Your objective: Each line of the listing below that includes "then" should be reported.

Data supplied:
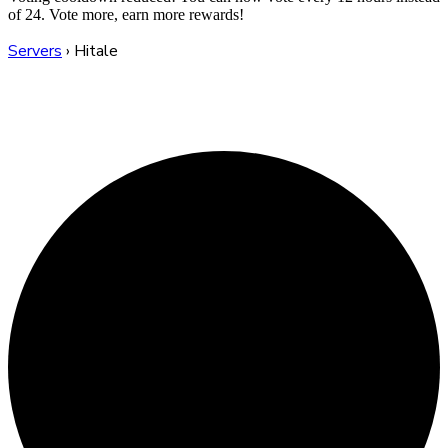
of 24. Vote more, earn more rewards!
Servers
›
Hitale
Hitale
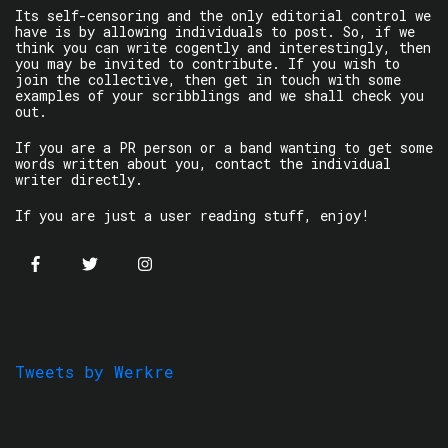
Its self-censoring and the only editorial control we
have is by allowing individuals to post. So, if we
think you can write cogently and interestingly, then
you may be invited to contribute. If you wish to
join the collective, then get in touch with some
examples of your scribblings and we shall check you
out.
If you are a PR person or a band wanting to get some
words written about you, contact the individual
writer directly.
If you are just a user reading stuff, enjoy!
Tweets by Werkre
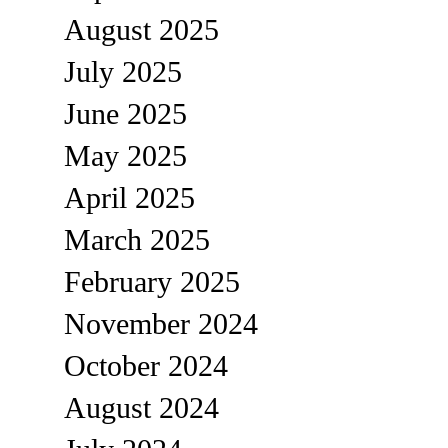
August 2025
July 2025
June 2025
May 2025
April 2025
March 2025
February 2025
November 2024
October 2024
August 2024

Problem solution:
think you can write cogently and interestingly, then
join the collective, then get in touch with some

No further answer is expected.